MATERIAL TO PROCESS section start

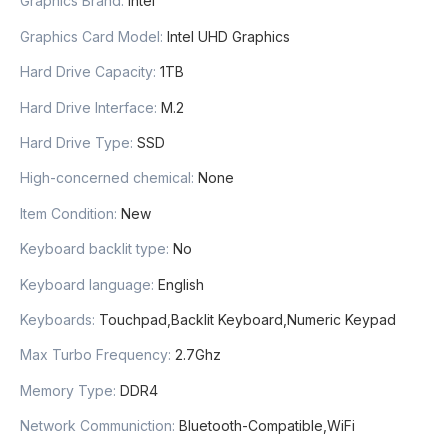
Graphics Brand
:
Intel
Graphics Card Model
:
Intel UHD Graphics
Hard Drive Capacity
:
1TB
Hard Drive Interface
:
M.2
Hard Drive Type
:
SSD
High-concerned chemical
:
None
Item Condition
:
New
Keyboard backlit type
:
No
Keyboard language
:
English
Keyboards
:
Touchpad,Backlit Keyboard,Numeric Keypad
Max Turbo Frequency
:
2.7Ghz
Memory Type
:
DDR4
Network Communiction
:
Bluetooth-Compatible,WiFi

MATERIAL TO PROCESS section end

=== EXERCISE REQUIREMENTS ===
Keep the pictures out and transcribe the listing exactly.

=== SOLUTION FOR THIS EXERCISE ===
Graphics Brand
:
Intel
Graphics Card Model
:
Intel UHD Graphics
Hard Drive Capacity
:
1TB
Hard Drive Interface
:
M.2
Hard Drive Type
:
SSD
High-concerned chemical
:
None
Item Condition
:
New
Keyboard backlit type
:
No
Keyboard language
:
English
Keyboards
:
Touchpad,Backlit Keyboard,Numeric Keypad
Max Turbo Frequency
:
2.7Ghz
Memory Type
:
DDR4
Network Communiction
:
Bluetooth-Compatible,WiFi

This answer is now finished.